Aside from the occasional burst of Halloween atmosphere, I really did not enjoy this. And of course, I’m already on the hook for part 2….
I’m not sure my kid even liked it, but maybe I’m just seeing it all through grumpy, old lenses.
HOCUS POCUS 2
This was a mom/daughter pick. Its release was the catalyst for our watching the original last week. I really didn’t like that one, and, unsurprisingly, I struggled mightily getting through this one.
I don’t get it. But I’m old and grumpy so I don’t think I’m the target demo. Anyway, empty calories serving a Fandom to which I don’t belong.
MANIAC
This is another all-time favorite of mine, and I had the Blue Underground release over on the shelf, still shrink-wrapped, so I figured what the hell?
Joe Spinell and Bill Lustig conspired to make a sleazy, brutal, and disturbing little masterpiece told from the perspective of a demented serial killer who’s losing his grip on what’s real.
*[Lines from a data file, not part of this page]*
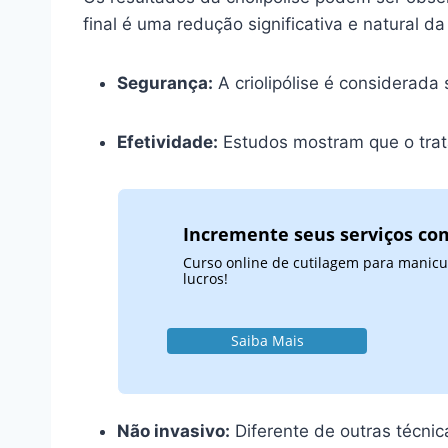
final é uma redução significativa e natural da
Segurança:
A criolipólise é considerada
Efetividade:
Estudos mostram que o trat
Incremente seus serviços com
Curso online de cutilagem para manicu
lucros!
Saiba Mais
Não invasivo:
Diferente de outras técnic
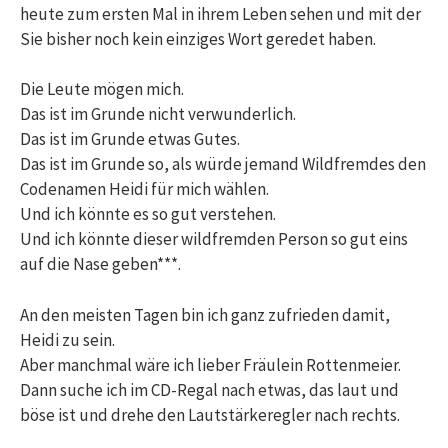
heute zum ersten Mal in ihrem Leben sehen und mit der
Sie bisher noch kein einziges Wort geredet haben.
Die Leute mögen mich.
Das ist im Grunde nicht verwunderlich.
Das ist im Grunde etwas Gutes.
Das ist im Grunde so, als würde jemand Wildfremdes den
Codenamen Heidi für mich wählen.
Und ich könnte es so gut verstehen.
Und ich könnte dieser wildfremden Person so gut eins
auf die Nase geben***.
An den meisten Tagen bin ich ganz zufrieden damit,
Heidi zu sein.
Aber manchmal wäre ich lieber Fräulein Rottenmeier.
Dann suche ich im CD-Regal nach etwas, das laut und
böse ist und drehe den Lautstärkeregler nach rechts.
It’s exemplary of the confluence between one of my favorite cinematic eras and one of my favorite cinematic regions. I mean, pop this in and you can practically smell the puddles of piss up and down 42nd Street.
One thing that really struck me this time was how impressively prescient this was in that it got an incredible number of things right about the way serial killers operate. And this was way before any of that information was really available outside of those fields of study.
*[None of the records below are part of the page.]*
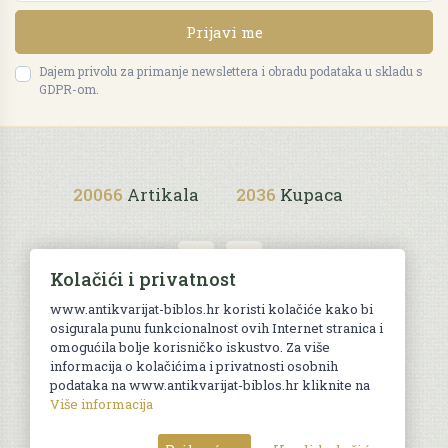
Prijavi me
Dajem privolu za primanje newslettera i obradu podataka u skladu s
GDPR-om.
20066
Artikala
2036
Kupaca
Kolačići i privatnost
www.antikvarijat-biblos.hr koristi kolačiće kako bi
osigurala punu funkcionalnost ovih Internet stranica i
Uvjeti kupnje
omogućila bolje korisničko iskustvo. Za više
informacija o kolačićima i privatnosti osobnih
podataka na www.antikvarijat-biblos.hr kliknite na
Više informacija
© Sva prava pridržana. Web by
AG media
It features a truly great performance by Spinell. Also, Tom Savini goes ham.
PREY
We liked this well enough. Great setting. Tight, classically composed story. Nice, svelte run time. This was another daddy/daughter pick, and it ended up being right on the edge of what she can deal with. She didn’t find it scary; in fact, she digs the creep-factor part of this stuff more than anything. She’s just really squeamish. I told her CGI gore doesn’t count, but she wasn’t buying it.
POLTERGEIST
This is yet another family watch. My daughter thought it was pretty awesome. And I hadn’t seen it in at least a couple decades. It’s a touch rougher around the edges than I remember it being, but it still holds up really well (even though the movie’s objective correlative is an ancient, 400lb TV that goes to static late at night…might as well have been a dinosaur bone to my kid).
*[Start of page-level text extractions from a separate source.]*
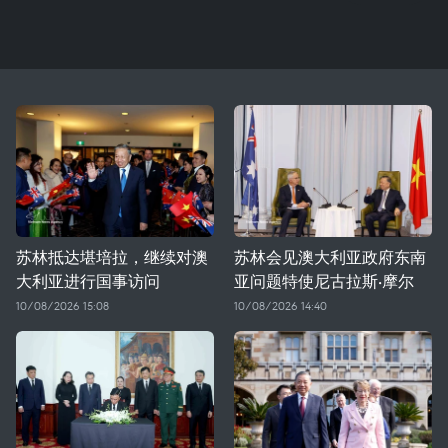
苏林抵达堪培拉，继续对澳
苏林会见澳大利亚政府东南
大利亚进行国事访问
亚问题特使尼古拉斯·摩尔
10/08/2026 15:08
10/08/2026 14:40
Back in 1982 we didn’t have much…but we sure had HBO!! So, from ’82 through ’83 my brother and I watched Poltergeist and Jaws 3 like seven times per day. So, this movie was for sure an early influence on my movie sensibilities. Hungry little fucker watching ghost flicks.
PUMPKINHEAD
This was another daughter/dad watch. I’ve been in love with this one since it was released, and I thought it was a perfect time to share it with the kiddo.
An outstanding Lance Henriksen performance. A creepy-assed mountain witch. A great monster. It’s an impressive directorial debut from the great Stan Winston and a perfect Halloween time watch.
My daughter thought this was amazing. We had lots of fun.
*She also noticed a “dead guy’s” eye move and was for the next forty-five minutes an expert on how one should comport oneself when pretending to be a corpse.
THE BLACK PHONE
I read the short story this was adapted from a long, long time ago and while I remember really enjoying it, I don’t remember the actual story, which is weird. Right?
What’s also weird is that watching this movie didn’t ring any bells either. That’s some old man brain shenanigans, there. Then again, I just got done playing a gig, and I watched this a couple nights ago. And I’m tapping this out on my phone. Like, a team of the world’s top scientists couldn’t invent a worse time for me to be doing this.
Anyway, I mostly enjoyed this. It’s great looking and it sounds fantastic, too. This is a rare movie that gets its era’s aesthetic correct, for the most part. Things look and sound like the late-‘70s/early-‘80s.
It relies on a largely child cast and so you get what you get with that. And don’t scrutinize the central conceit of this at all. It doesn’t make any sense. Just go with it.
Also, this comes from the King Family Canon, so pretty much everyone and everything has ESP. Stray dog? Straight up mind reader. Squirrel that steals your birdseed? He can hear your inner monolog.
THE HOUSE BY THE CEMETERY
Tonight seemed like a great night to get my Fulci Fix. This is the third film in his “Gates of Hell” trilogy and it’s probably the most coherent of the three. Even so, like all Lucio Fulci movies, it’s wacky-bananas before the opening credits even roll.
It’s every bit his signature Italian Gothic Horror meets Exploitation Splatter. A spectacularly gory fever dream. And probably his take on Lovecraftian horror.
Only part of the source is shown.